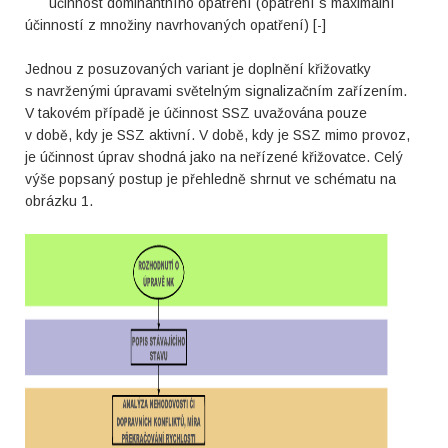
účinnost dominantního opatření (opatření s maximální
účinností z množiny navrhovaných opatření) [-]
Jednou z posuzovaných variant je doplnění křižovatky
s navrženými úpravami světelným signalizačním zařízením.
V takovém případě je účinnost SSZ uvažována pouze
v době, kdy je SSZ aktivní. V době, kdy je SSZ mimo provoz,
je účinnost úprav shodná jako na neřízené křižovatce. Celý
výše popsaný postup je přehledně shrnut ve schématu na
obrázku 1.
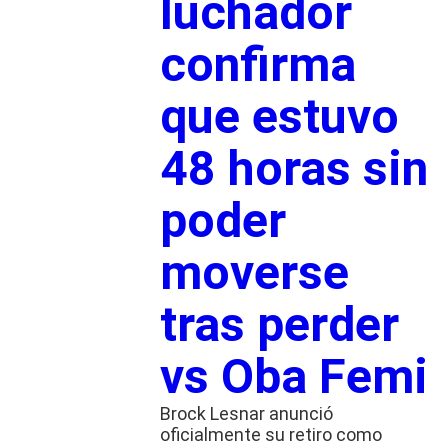
luchador
confirma
que estuvo
48 horas sin
poder
moverse
tras perder
vs Oba Femi
Brock Lesnar anunció
oficialmente su retiro como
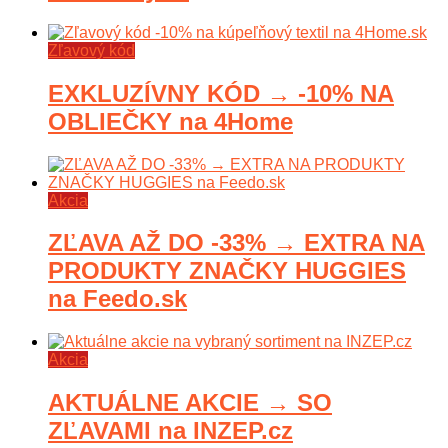
Zľavový kód
EXKLUZÍVNY KÓD → -10% NA
OBLIEČKY na 4Home
Akcia
ZĽAVA AŽ DO -33% → EXTRA NA
PRODUKTY ZNAČKY HUGGIES
na Feedo.sk
Akcia
AKTUÁLNE AKCIE → SO
ZĽAVAMI na INZEP.cz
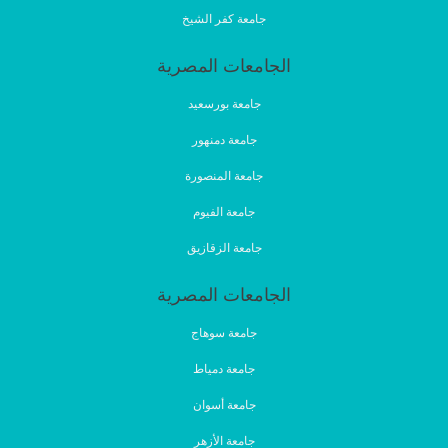
جامعة كفر الشيخ
الجامعات المصرية
جامعة بورسعيد
جامعة دمنهور
جامعة المنصورة
جامعة الفيوم
جامعة الزقازيق
الجامعات المصرية
جامعة سوهاج
جامعة دمياط
جامعة أسوان
جامعة الأزهر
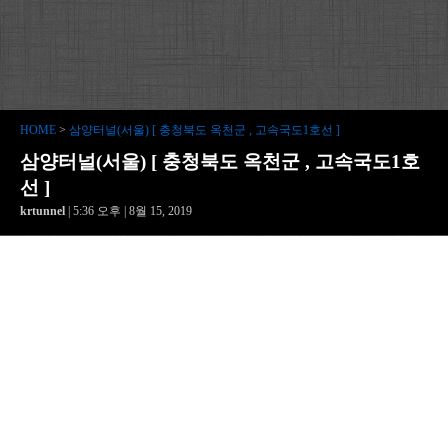
HOME
>
삼양터널(서울) [ 충청북도 옥천군 , 고속국도1호선 ]
삼양터널(서울) [ 충청북도 옥천군 , 고속국도1호
선 ]
krtunnel
| 5:36 오후 | 8월 15, 2019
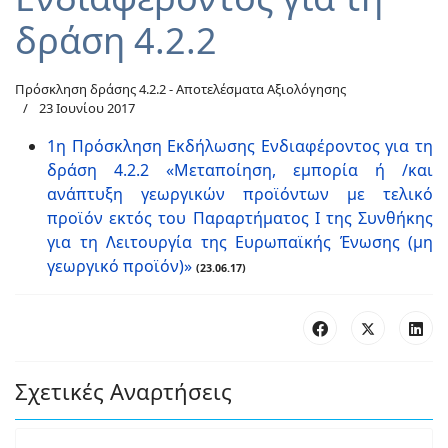
δράση 4.2.2
Πρόσκληση δράσης 4.2.2 - Αποτελέσματα Αξιολόγησης
23 Ιουνίου 2017
1η Πρόσκληση Εκδήλωσης Ενδιαφέροντος για τη
δράση 4.2.2 «Μεταποίηση, εμπορία ή /και
ανάπτυξη γεωργικών προϊόντων με τελικό
προϊόν εκτός του Παραρτήματος Ι της Συνθήκης
για τη Λειτουργία της Ευρωπαϊκής Ένωσης (μη
γεωργικό προϊόν)»
(23.06.17)
Σχετικές Αναρτήσεις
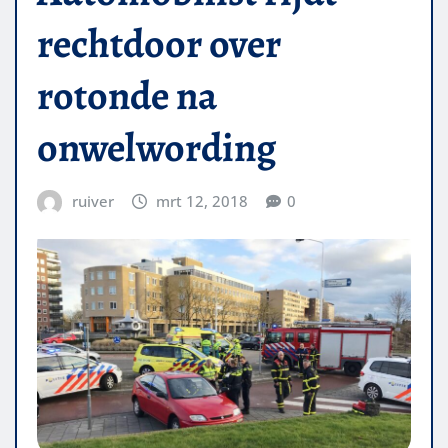
rechtdoor over
rotonde na
onwelwording
ruiver
mrt 12, 2018
0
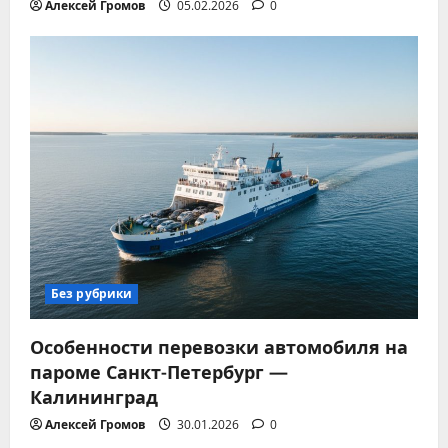
Алексей Громов
05.02.2026
0
Без рубрики
Особенности перевозки автомобиля на
пароме Санкт-Петербург —
Калининград
Алексей Громов
30.01.2026
0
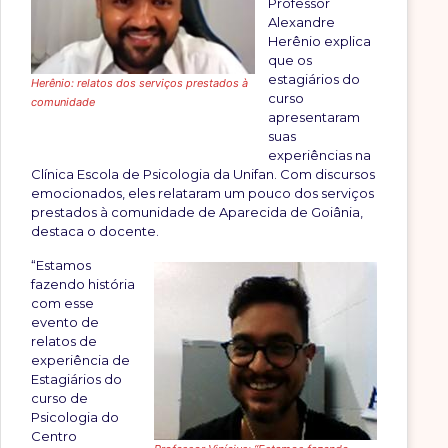
Professor
Alexandre
Herênio explica
que os
estagiários do
Herênio: relatos dos serviços prestados à
curso
comunidade
apresentaram
suas
experiências na
Clínica Escola de Psicologia da Unifan. Com discursos
emocionados, eles relataram um pouco dos serviços
prestados à comunidade de Aparecida de Goiânia,
destaca o docente.
“Estamos
fazendo história
com esse
evento de
relatos de
experiência de
Estagiários do
curso de
Psicologia do
Centro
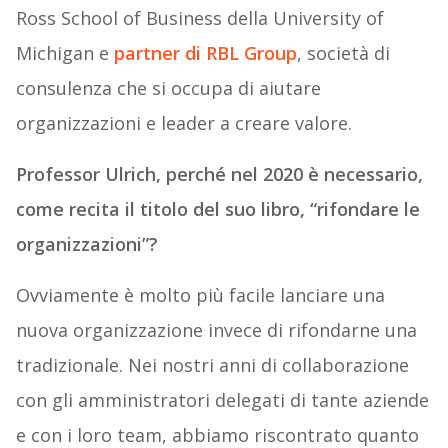
Ross School of Business della University of
Michigan e
partner di RBL Group
, società di
consulenza che si occupa di aiutare
organizzazioni e leader a creare valore.
Professor Ulrich, perché nel 2020 è necessario,
come recita il titolo del suo libro, “rifondare le
organizzazioni”?
Ovviamente è molto più facile lanciare una
nuova organizzazione invece di rifondarne una
tradizionale. Nei nostri anni di collaborazione
con gli amministratori delegati di tante aziende
e con i loro team, abbiamo riscontrato quanto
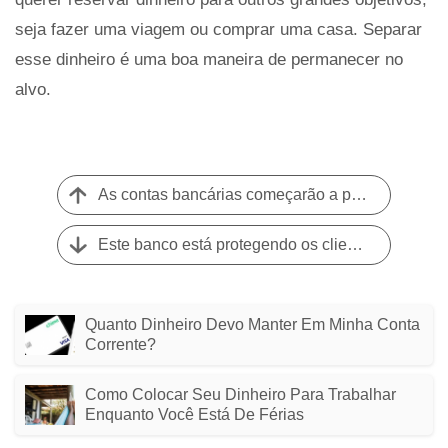
seja fazer uma viagem ou comprar uma casa. Separar
esse dinheiro é uma boa maneira de permanecer no
alvo.
As contas bancárias começarão a pagar mais juros em 2022?
Este banco está protegendo os clientes de descobertos - sem as taxas
Quanto Dinheiro Devo Manter Em Minha Conta
Corrente?
Como Colocar Seu Dinheiro Para Trabalhar
Enquanto Você Está De Férias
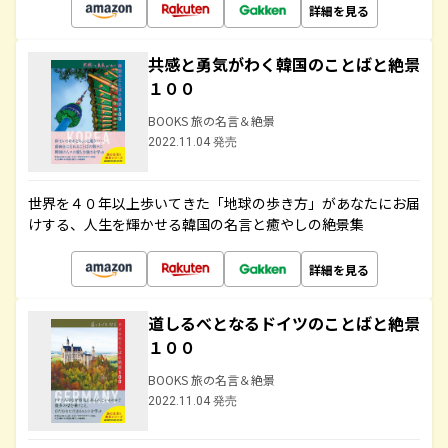
詳細を見る
共感と勇気がわく韓国のことばと絶景
１００
BOOKS 旅の名言＆絶景
2022.11.04 発売
世界を４０年以上歩いてきた「地球の歩き方」があなたにお届
けする、人生を輝かせる韓国の名言と癒やしの絶景集
詳細を見る
道しるべとなるドイツのことばと絶景
１００
BOOKS 旅の名言＆絶景
2022.11.04 発売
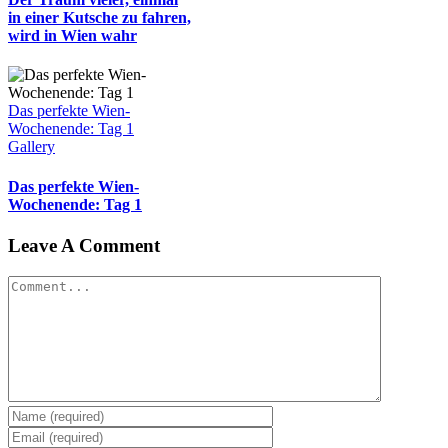
in einer Kutsche zu fahren,
wird in Wien wahr
Das perfekte Wien-
Wochenende: Tag 1
Gallery
Das perfekte Wien-
Wochenende: Tag 1
Leave A Comment
Comment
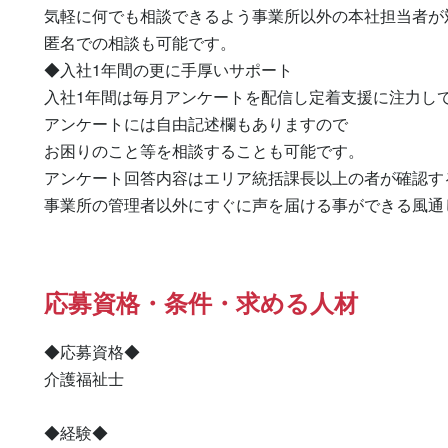
気軽に何でも相談できるよう事業所以外の本社担当者が対
匿名での相談も可能です。

◆入社1年間の更に手厚いサポート

入社1年間は毎月アンケートを配信し定着支援に注力して
アンケートには自由記述欄もありますので

お困りのこと等を相談することも可能です。

アンケート回答内容はエリア統括課長以上の者が確認す
事業所の管理者以外にすぐに声を届ける事ができる風通
応募資格・条件・求める人材
◆応募資格◆

介護福祉士

◆経験◆
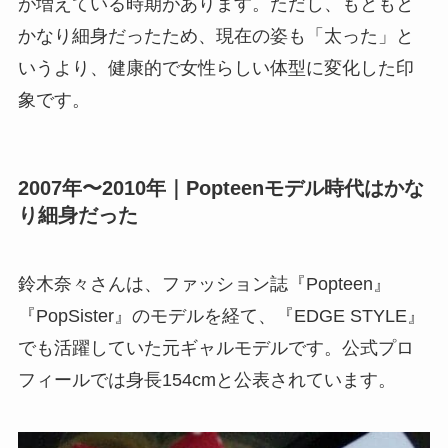
が増えている時期があります。ただし、もともと
かなり細身だったため、現在の姿も「太った」と
いうより、健康的で女性らしい体型に変化した印
象です。
2007年〜2010年｜Popteenモデル時代はかな
り細身だった
鈴木奈々さんは、ファッション誌『Popteen』
『PopSister』のモデルを経て、『EDGE STYLE』
でも活躍していた元ギャルモデルです。公式プロ
フィールでは身長154cmと公表されています。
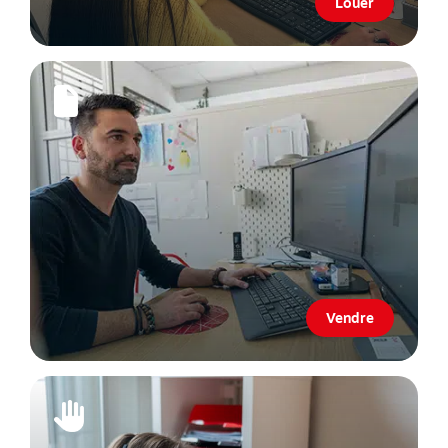
Louer
Vendre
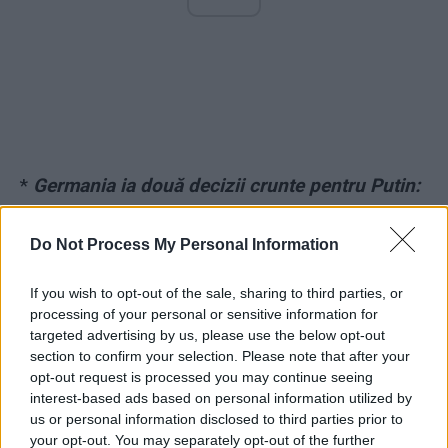
*
Germania ia două decizii crunte pentru Putin:
trimite arme Ucrainei și aceptă decuplarea
Rusiei de la sistemul SWIFT
Do Not Process My Personal Information
If you wish to opt-out of the sale, sharing to third parties, or
*
„În doar 30 de zile de război, Rusia își va
processing of your personal or sensitive information for
cheltui toate rezervele de aur, de 600 de
targeted advertising by us, please use the below opt-out
miliarde de dolari”
section to confirm your selection. Please note that after your
opt-out request is processed you may continue seeing
interest-based ads based on personal information utilized by
*
Instrucțiuni pentru ucraineni: „Dacă inamicul
us or personal information disclosed to third parties prior to
e în pădure, dați foc pădurii! Va crește una
your opt-out. You may separately opt-out of the further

▶ Exercise goal
Print the part of the listing above that opens with the line containing "1η Πρόσκληση Εκδήλωσης Ενδιαφέροντος για τη" and closes with the line containing "tradizionale. Nei nostri". Copy it exactly, both ends included, and omit the pictures.

▶ Response to this exercise
1η Πρόσκληση Εκδήλωσης Ενδιαφέροντος για τη
δράση 4.2.2 «Μεταποίηση, εμπορία ή /και
ανάπτυξη γεωργικών προϊόντων με τελικό
προϊόν εκτός του Παραρτήματος Ι της Συνθήκης
για τη Λειτουργία της Ευρωπαϊκής Ένωσης (μη
γεωργικό προϊόν)»
(23.06.17)
Σχετικές Αναρτήσεις
rechtdoor over
rotonde na
onwelwording
ruiver
mrt 12, 2018
0
Алексей Громов
05.02.2026
0
Без рубрики
Особенности перевозки автомобиля на
пароме Санкт-Петербург —
Калининград
Алексей Громов
30.01.2026
0
Professor
Alexandre
Herênio explica
que os
estagiários do
Herênio: relatos dos serviços prestados à
curso
comunidade
apresentaram
suas
experiências na
Clínica Escola de Psicologia da Unifan. Com discursos
emocionados, eles relataram um pouco dos serviços
prestados à comunidade de Aparecida de Goiânia,
destaca o docente.
“Estamos
fazendo história
com esse
evento de
relatos de
experiência de
Estagiários do
curso de
Psicologia do
Centro
Ross School of Business della University of
Michigan e
partner di RBL Group
, società di
consulenza che si occupa di aiutare
organizzazioni e leader a creare valore.
Professor Ulrich, perché nel 2020 è necessario,
come recita il titolo del suo libro, “rifondare le
organizzazioni”?
Ovviamente è molto più facile lanciare una
nuova organizzazione invece di rifondarne una
tradizionale. Nei nostri anni di collaborazione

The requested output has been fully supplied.